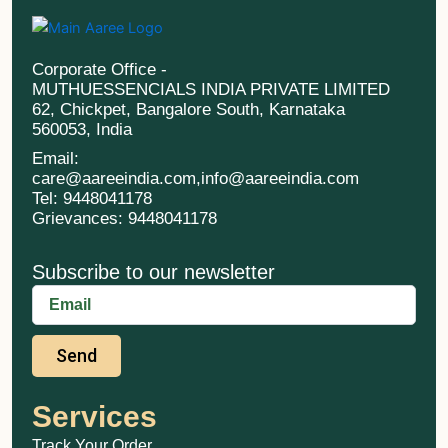
Corporate Office -
MUTHUESSENCIALS INDIA PRIVATE LIMITED
62, Chickpet, Bangalore South, Karnataka
560053, India
Email:
care@aareeindia.com,info@aareeindia.com
Tel: 9448041178
Grievances: 9448041178
Subscribe to our newsletter
Send
Services
Track Your Order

WHAT YOU ARE ASKED TO DO - The complete set of records should be written out again, pictures excluded.

WRITTEN SOLUTION -
Corporate Office -
MUTHUESSENCIALS INDIA PRIVATE LIMITED
62, Chickpet, Bangalore South, Karnataka
560053, India
Email:
care@aareeindia.com,info@aareeindia.com
Tel: 9448041178
Grievances: 9448041178
Subscribe to our newsletter
Send
Services
Track Your Order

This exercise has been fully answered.